The draft legislation is closely modeled on the UN Guiding Principles, but with a major twist: it makes due diligence into human rights and environmental abuses a “legal duty” with associated penalties for non-compliance. Significantly, the draft legislation not only empowers government actors to bring criminal charges under the law, but also entitles persons whose rights have been violated by due diligence breaches to seek civil remedies. In other words, if a covered firm’s suppliers engage in human rights abuses, the victims can sue the firm for compensation. As for penalties, the draft law states they should be “effective, proportionate, and dissuasive.”
The EU draft law applies to “undertakings,” a legal term of art that covers not only firms registered or having their primary place of business in Europe, but also includes any person or entity engaged in economic activity in Europe. That could mean, for example, selling goods or services into European markets. As a result, the law, if passed in its current form, could have a profound effect on compliance obligations well beyond EU borders, not unlike the shifts seen after the passage of the Foreign Corrupt Practices Act and USA PATRIOT Act in the United States.

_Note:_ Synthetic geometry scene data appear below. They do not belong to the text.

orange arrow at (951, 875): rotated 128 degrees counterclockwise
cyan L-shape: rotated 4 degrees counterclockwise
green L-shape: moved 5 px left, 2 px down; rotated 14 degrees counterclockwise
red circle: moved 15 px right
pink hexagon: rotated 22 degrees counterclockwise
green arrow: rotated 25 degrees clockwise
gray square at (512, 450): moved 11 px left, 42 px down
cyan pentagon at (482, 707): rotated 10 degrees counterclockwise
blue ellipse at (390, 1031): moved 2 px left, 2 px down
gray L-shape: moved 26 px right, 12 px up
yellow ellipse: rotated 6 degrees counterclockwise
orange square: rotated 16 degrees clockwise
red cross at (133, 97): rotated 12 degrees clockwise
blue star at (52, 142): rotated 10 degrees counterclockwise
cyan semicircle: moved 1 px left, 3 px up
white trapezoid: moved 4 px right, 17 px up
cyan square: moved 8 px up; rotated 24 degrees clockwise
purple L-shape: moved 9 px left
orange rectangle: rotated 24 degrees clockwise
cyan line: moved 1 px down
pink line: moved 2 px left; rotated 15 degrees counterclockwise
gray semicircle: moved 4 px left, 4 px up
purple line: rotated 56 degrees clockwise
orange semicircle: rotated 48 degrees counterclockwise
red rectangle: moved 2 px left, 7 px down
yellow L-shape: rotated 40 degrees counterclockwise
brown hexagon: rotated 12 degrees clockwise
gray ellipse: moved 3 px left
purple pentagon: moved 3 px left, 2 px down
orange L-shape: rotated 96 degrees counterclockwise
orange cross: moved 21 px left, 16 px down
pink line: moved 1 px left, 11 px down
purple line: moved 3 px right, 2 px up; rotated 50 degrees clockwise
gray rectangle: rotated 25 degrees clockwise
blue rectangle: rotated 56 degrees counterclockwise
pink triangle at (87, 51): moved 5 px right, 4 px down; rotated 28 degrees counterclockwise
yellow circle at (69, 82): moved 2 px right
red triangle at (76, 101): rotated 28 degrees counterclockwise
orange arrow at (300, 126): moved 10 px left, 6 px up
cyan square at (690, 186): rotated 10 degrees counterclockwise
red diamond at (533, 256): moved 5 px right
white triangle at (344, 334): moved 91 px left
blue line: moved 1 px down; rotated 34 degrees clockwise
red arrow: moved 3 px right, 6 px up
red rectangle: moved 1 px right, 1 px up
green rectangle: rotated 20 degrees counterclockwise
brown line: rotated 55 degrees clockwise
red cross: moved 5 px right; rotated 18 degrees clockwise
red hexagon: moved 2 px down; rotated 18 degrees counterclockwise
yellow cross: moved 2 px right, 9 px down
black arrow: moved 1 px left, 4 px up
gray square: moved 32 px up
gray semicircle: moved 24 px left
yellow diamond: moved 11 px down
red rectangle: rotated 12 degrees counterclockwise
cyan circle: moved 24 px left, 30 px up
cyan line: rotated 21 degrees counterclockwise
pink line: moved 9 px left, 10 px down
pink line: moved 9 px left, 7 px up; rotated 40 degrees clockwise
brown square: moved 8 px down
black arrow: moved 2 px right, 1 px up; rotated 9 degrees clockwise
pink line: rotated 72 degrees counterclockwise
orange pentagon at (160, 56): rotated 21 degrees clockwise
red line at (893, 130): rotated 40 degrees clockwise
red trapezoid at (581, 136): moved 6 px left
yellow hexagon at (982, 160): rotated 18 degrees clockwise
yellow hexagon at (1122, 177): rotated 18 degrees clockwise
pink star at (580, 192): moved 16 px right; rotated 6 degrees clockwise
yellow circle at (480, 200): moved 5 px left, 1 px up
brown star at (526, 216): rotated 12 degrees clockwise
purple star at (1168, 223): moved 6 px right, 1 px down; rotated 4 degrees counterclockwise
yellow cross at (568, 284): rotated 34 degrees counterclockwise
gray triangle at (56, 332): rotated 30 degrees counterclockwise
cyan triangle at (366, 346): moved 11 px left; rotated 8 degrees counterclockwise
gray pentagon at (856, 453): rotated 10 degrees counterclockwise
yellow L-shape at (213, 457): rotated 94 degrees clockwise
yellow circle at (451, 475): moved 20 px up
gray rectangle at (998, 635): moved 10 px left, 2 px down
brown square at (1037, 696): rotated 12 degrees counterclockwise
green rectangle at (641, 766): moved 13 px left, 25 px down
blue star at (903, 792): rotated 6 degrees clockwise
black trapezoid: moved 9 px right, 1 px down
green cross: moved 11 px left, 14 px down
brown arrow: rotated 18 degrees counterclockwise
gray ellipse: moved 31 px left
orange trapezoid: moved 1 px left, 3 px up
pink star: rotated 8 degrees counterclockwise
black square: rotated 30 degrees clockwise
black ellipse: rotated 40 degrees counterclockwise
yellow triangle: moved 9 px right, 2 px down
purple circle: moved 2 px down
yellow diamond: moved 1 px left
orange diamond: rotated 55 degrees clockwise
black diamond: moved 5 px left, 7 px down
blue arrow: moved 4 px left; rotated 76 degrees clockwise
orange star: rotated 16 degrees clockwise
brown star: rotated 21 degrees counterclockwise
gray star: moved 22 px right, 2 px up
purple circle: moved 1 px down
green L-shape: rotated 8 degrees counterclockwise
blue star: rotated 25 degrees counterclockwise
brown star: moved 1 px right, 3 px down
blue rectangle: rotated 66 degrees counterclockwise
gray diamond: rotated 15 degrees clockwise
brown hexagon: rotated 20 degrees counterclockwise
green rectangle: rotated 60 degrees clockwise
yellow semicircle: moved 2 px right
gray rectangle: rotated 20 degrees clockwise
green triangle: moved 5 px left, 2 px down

So what should firms do in the face of what may be a possible paradigm shift in compliance? The good news is that, while a legal duty to prevent and detect human rights and environmental abuses may be unprecedented, the due diligence capabilities needed to meet that duty already exist. Many of the same tools and methodologies that have proven effective in mitigating corruption and sanctions-related risks in foreign operations and supply chains lend themselves to emerging risk categories of the kind contemplated in the EU legislation.
The techniques and sources that can identify, for example, whether a particular supplier or subcontractor has sold dual-use technologies to Iran are equally useful in obtaining intelligence about human rights violations and unsound ecological practices in a client’s operations. Both efforts require a granular and nuanced understanding of the client’s industry, strong source networks up and down the client’s value chain, a refined sense of the comparative risks presented by particular sectors and jurisdictions, and the ability to respond quickly to new information.
Such expertise can help firms navigate what might otherwise seem like a daunting and impossibly vast risk landscape. The draft EU legislation, like most existing regulatory frameworks, is not a strict liability regime, but rather one organized around reasonable risk identification. That means being able to spot which elements of a supply chain or foreign operation pose heightened risks, and thus put a particular burden on a firm to show it took necessary precautions before and during a specific commercial relationship. In many cases, regulators and enforcers are likely to look favorably on good faith efforts to manage high-risk engagements if a covered firm engaged a thoughtful investigator, who should be ready to meet the challenge of the EU’s new compliance mandate.
For many companies, mandatory due diligence into human rights and environmental risks may seem like uncharted waters, but with the help of capable investigators, businesses can look forward to smooth sailing in the years ahead.